えっ!? ジークさんとローグさん、使えたのですか!? 私、見た事ありませんよ?


「「了解です!」」


素直に答えた辺り、本当のようです。騎士団に顔を出す翔太君だから、知っていたのかもしれませんね。

さて、私も頑張らないと!

…………………とはいえ、物理のみとなると、私ではかなり相性が悪いです。私はスピードタイプの剣士ですから、魔法を封じられてしまうと、どうしても力だけでは男性に負けてしまいます。

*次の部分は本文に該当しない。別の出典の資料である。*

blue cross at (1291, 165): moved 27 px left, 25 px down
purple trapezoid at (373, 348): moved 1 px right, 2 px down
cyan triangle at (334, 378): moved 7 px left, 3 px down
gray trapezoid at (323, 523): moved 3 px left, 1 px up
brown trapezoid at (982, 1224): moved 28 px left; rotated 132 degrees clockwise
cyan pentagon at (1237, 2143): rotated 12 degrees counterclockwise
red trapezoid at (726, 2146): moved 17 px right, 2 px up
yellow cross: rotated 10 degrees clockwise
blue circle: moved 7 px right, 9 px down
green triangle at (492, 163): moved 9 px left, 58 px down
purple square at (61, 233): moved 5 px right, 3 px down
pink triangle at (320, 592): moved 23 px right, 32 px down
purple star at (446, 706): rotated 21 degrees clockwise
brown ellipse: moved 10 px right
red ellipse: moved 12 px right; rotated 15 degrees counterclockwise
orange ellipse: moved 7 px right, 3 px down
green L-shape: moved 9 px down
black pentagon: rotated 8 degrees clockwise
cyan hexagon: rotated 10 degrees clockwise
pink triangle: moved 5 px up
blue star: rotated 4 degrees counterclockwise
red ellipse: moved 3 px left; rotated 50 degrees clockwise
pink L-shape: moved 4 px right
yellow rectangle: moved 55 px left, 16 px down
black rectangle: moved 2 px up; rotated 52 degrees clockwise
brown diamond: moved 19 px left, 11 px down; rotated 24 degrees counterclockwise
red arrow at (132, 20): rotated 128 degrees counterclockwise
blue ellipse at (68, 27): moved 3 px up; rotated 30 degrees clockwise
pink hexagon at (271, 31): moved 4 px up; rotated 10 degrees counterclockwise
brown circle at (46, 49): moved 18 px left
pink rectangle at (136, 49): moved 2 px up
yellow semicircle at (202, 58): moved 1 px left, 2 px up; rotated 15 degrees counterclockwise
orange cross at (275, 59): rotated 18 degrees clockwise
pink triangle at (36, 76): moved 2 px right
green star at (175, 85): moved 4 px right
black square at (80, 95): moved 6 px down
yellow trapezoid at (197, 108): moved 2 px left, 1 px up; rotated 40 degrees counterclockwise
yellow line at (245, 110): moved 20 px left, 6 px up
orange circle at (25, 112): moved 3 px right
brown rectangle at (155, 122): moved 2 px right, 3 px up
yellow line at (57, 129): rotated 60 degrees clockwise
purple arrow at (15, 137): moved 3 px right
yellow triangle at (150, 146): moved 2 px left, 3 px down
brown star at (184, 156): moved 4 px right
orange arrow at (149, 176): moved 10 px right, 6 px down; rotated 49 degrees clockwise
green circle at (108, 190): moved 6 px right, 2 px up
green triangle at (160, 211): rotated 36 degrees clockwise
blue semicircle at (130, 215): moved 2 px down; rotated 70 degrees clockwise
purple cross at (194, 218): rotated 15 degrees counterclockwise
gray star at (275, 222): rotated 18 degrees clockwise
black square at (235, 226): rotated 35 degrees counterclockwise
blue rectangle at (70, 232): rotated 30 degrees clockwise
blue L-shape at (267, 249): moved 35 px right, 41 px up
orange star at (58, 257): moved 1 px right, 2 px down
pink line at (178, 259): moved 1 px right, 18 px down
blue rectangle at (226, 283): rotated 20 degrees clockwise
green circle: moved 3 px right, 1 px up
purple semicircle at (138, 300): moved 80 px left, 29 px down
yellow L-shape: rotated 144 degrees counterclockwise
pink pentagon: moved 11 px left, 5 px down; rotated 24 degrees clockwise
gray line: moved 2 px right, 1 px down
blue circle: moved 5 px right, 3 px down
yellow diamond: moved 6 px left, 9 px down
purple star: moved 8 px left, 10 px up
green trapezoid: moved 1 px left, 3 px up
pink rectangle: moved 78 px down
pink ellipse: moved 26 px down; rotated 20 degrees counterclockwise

「優香っ! 双子が目を潰したら、そこを狙え! スピードタイプのお前なら、暴れる隙をついて攻撃できんだろ!」


翔太君、そんな事まで考えていたのですか。私の不安等、意味すらありませんね……………。


「分かりました! 全力でお相手致します」


これが終わらない限り、帰れませんからね。早く皆の顔が見たいです。アカネや、ヒマリちゃん、カイトちゃんも、親代わりの私達が居なくて、寂しがっているはずです。早く終わらせましょう!


「双子っ、やれっ!」


いつの間に用意したのか、ジークさんとローグさん、見事な弓を構えていました。後から聞いたのですが、お二人は武器マニアだそうで、大抵の武器は扱えるそうです。ただ、この時の私は、純粋に尊敬していました。だって、凄い事ですからね。


「「行きます!」」


ジークさんとローグさんは、翔太君の号令で、ジャイアントギガンテスに向かって行きます。動きが速いため、敵は動きに付いていけないようで、出鱈目に動いて二人を寄せ付けまいとしますが、二人の方が上手です。動きが単調なので、大きな隙が出来ます。


「そこだっ!」


「当たれっ!」


二人の弓から矢が放たれ、一直線に向かうのは、ジャイアントギガンテスの巨大な一つの目。二方向から放たれた矢は、見事に当たり、凄まじい咆哮のような悲鳴が上がります。


「よっしゃっ! ナイスだ、双子!」


青い血を流す目を、両手で押さえながら、暴れ回る巨大に、ヒヤヒヤします。見境無く暴れているため、逃げ遅れた魔物達が潰されたりと、見る間に地獄絵図が出来ていきます。


「うわぁ………優香、後は俺が行くからいいぞ?」


流石に、翔太君も顔が引きつっています。それ程の光景なんです。


「いえ、私が行きます」


翔太君、気付いてないようですが、魔力がかなり少なくなっています。それに、翔太君、剣技を使えば速いはずなのに、使っていません。かなり疲れているでしょう。


「一瞬で終わらせます」


私も道場の娘です。真剣も使う、そんな場所にいれば、翔太君が使っていた技の一つ、居合いぐらいなら、私も使えるんです。問題は、私は翔太君のように、離れた場所へ使えない事です。

でも、ギリギリまで近付けば…………。


「行きます!」


私だって勇者です! 負けません!


読了、お疲れ様でした。そして、お読み頂きまして、ありがとうございます♪

えー、遅くなりまして、本当に失礼しました。中々書けなくて、時間がかかってしまいました(;^_^A

次回こそは、宣言通りの日に書けるといいのですが……………。